- **SUPPLIED INFORMATION**

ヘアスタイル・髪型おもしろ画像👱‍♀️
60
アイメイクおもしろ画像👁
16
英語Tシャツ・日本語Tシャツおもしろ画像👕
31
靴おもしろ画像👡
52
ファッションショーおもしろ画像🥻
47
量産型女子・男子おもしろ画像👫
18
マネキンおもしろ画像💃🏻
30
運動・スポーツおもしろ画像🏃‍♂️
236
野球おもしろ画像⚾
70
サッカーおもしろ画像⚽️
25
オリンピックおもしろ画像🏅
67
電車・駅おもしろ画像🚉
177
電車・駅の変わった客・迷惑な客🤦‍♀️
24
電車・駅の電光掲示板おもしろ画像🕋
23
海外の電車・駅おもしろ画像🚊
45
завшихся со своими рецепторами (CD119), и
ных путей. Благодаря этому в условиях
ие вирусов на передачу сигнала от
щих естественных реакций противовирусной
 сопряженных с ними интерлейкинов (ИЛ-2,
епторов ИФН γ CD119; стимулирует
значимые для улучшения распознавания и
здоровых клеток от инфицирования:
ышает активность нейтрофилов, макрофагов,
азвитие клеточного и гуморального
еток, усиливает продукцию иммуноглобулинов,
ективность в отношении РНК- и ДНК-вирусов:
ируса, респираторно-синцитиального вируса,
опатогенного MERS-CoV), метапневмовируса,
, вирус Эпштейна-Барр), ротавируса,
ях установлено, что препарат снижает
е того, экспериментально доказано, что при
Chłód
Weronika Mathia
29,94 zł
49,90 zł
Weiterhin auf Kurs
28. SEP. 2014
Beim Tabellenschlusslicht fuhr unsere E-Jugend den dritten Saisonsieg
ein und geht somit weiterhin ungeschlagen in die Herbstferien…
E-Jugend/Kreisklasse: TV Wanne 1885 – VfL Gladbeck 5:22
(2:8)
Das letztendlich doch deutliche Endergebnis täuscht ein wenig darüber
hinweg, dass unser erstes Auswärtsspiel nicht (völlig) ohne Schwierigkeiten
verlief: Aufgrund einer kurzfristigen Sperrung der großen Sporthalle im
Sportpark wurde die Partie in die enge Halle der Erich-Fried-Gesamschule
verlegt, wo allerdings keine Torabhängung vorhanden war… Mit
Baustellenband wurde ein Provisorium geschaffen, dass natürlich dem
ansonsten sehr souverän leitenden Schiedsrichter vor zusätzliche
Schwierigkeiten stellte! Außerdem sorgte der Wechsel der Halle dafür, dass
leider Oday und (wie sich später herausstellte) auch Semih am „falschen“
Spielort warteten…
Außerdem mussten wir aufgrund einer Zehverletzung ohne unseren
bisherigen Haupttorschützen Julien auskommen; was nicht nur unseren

- **ASSIGNED TASK**
Collect, from the material above, every line containing the word "Außerdem".

- **SOLVED EXERCISE**
Schwierigkeiten stellte! Außerdem sorgte der Wechsel der Halle dafür, dass
Außerdem mussten wir aufgrund einer Zehverletzung ohne unseren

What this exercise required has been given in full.